The committee was comprised of members from across the Oxford community with a variety of viewpoints. Some members wanted to see the mascot change, others did not. A third group within the committee did not  have an opinion either way, but expressed a desire to learn more about the issue of Native American mascots.

“We want to ensure we’re moving in a direction that’s beneficial to our students, while also not tearing the community apart,” Theroux said at the first committee meeting.

The committee had three subsequent meetings in which members discussed research pointing toward the negative effects of Native American mascots. They also talked about what changing the mascot would mean for the community.  The final vote was 13-3 in favor of recommending change.

“I know there are lots of people that think the committee was stacked against the mascot from the beginning,” said  the only Native American committee member, Tamise Ironstrack. “But, I take the superintendent and the communications director at their word that there were three equal groups on the committee.”

Sam Morris, a Miami University professor, presented for the majority. They recommended the school board change from the plural “Braves” to the singular “Brave.”

“Adapting to ‘Talawanda Brave’ retains many of the values and traditions of our District’s Members,” the majority wrote in their report. “Community members have repeatedly expressed the view that the District’s brand represents virtues like bravery, courage, honor, and fierceness. All of these virtues and connotations can be retained without the continued use of Native American imagery.”

The majority also recommended that Talawanda introduce more Native American education into the school district’s curriculum.

The district currently has a Native American unit for students in the fourth grade, but nothing beyond that. Both the majority and minority reports expressed that students could be introduced to and educated more about Native American culture.

Bonnie Norris, an Oxford community member, presented the report from the minority. That report recommended the Braves mascot/logo should not be changed. The primary concern the minority report cited was that any decision made would only reflect the thoughts of the 16-member branding committee and not the community at large.

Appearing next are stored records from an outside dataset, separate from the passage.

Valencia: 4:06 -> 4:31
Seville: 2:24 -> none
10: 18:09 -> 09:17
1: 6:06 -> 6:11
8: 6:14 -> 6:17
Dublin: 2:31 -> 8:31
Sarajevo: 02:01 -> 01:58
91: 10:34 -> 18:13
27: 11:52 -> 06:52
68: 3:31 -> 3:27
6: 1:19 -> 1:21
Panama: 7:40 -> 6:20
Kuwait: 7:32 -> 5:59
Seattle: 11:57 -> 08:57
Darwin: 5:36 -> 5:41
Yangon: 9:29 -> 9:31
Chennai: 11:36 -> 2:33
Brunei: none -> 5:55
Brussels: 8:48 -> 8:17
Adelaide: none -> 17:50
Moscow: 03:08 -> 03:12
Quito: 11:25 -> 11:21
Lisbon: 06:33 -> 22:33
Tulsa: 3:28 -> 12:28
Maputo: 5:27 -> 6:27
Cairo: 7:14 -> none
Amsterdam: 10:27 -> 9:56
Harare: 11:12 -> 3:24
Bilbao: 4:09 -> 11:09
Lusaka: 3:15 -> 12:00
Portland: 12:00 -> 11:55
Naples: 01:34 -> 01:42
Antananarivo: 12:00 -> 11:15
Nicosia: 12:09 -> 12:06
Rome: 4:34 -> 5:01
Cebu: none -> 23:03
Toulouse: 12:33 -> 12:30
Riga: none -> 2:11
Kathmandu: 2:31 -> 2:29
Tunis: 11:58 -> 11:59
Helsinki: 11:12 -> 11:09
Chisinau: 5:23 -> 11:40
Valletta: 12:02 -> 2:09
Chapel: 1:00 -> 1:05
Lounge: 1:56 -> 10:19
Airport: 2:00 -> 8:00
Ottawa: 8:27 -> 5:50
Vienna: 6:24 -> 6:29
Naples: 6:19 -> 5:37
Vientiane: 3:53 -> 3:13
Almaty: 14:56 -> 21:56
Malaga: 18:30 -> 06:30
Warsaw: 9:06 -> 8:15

The minority report was also concerned about finances, specifically, the change from “Brave” to “Braves” would require updating places where “Braves” is used in athletic facilities. Replacing the turf on the football field would cost an estimated $450,000.

The majority report addressed these concerns by calling for the school district to pursue grants to cover the costs of adapting the branding to the change.

In addition to financial concerns, the minority report cited work from the Native American Guardians Association (NAGA), a group that favors the use of Native American mascots that are respectful and accurate.

The majority expressed concern about NAGA in its report, saying that a letter sent to the district from NAGA lacked proper sourcing, peer-reviewed research and a general lack of evidence for its claims about support for these mascots among Native Americans. Several community members also voiced concerns about the organization at the school board meeting.

“It’s problematic because you present the two sides as equal when they’re not,” Ironstrack said. They bring the scholarly research into question without any evidence, and they don’t represent the rest of [the Native American] community.”

This is the third time in the past 10 years that the mascot has been brought up for debate, but the first time action has been taken to change the mascot..

In 2010, the Oxford chapter of the NAACP and Oxford Citizens for Peace and Justice advocated  to change the mascot and logo. The logo at that time was a profile view of a war-painted, red-skinned Native American.

After months of debating and studying the issue, the school board opted to not change the mascot at that time.

Holli Morrish, Talawanda’s director of communications, said the board concluded that the Brave mascot had been chosen to connect the schools to the history of the region.

The mascot was up for consideration in 2012 and the district considered several designs and ultimately settled on the current logo: a red Talawanda “T” overlaying a blue silhouette of a Native American head.

Given the controversy surrounding the issue, Ironstrack and others suspect that community members could try reversing the decision at the ballot box. Three of the five members of the Talawanda school board are up for re-election next year, and two of them voted to change the mascot.

“It’s totally possible that people will hold on to this and try to make change in the future,” Ironstrack said. “But it’s my hope that people will see why this was done and that it’s the best decision for everyone in the district.

“I think we can all admit that not all traditions are worth preserving.”